Collected data
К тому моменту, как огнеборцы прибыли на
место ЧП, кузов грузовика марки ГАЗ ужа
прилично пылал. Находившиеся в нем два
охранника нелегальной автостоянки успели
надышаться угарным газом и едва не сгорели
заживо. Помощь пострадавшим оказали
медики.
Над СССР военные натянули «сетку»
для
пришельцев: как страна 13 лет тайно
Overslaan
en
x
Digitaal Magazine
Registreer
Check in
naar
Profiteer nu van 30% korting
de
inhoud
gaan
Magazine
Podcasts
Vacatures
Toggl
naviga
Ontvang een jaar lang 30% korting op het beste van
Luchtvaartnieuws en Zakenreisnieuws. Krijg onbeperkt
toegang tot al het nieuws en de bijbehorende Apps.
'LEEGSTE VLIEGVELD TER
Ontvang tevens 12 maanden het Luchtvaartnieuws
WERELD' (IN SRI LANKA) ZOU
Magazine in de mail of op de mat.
---
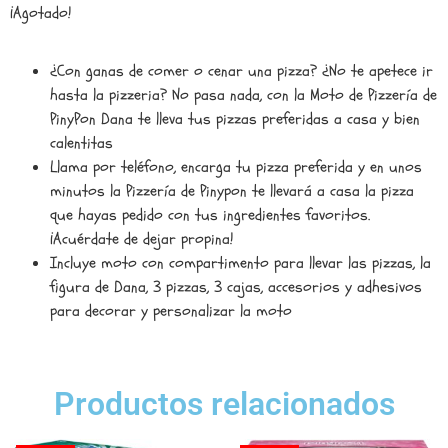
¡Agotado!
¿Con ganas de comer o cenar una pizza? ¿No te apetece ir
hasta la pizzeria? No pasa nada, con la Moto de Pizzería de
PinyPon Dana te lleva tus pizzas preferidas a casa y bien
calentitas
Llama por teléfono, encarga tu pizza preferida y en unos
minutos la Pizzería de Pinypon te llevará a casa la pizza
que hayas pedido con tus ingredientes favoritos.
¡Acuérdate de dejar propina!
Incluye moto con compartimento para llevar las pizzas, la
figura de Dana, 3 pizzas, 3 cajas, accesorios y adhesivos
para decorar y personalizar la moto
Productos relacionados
==
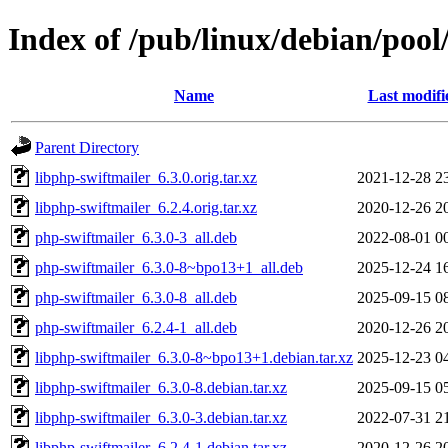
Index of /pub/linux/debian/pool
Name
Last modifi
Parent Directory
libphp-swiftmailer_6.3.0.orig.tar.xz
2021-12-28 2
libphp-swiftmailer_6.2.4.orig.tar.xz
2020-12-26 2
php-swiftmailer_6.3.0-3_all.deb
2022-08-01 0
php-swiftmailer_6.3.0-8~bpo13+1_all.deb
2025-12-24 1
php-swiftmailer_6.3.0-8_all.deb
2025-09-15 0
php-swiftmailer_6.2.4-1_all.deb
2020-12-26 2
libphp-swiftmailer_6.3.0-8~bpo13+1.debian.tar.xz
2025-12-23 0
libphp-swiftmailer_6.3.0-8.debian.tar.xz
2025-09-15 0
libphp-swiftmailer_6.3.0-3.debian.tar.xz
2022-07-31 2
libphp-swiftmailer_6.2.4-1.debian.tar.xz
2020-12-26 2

◆ **PROBLEM DESCRIPTION**
Which lines hold the string "para"? Copy all of them from the data above.

◆ **SOLUTION TO THIS EXERCISE**
Incluye moto con compartimento para llevar las pizzas, la
para decorar y personalizar la moto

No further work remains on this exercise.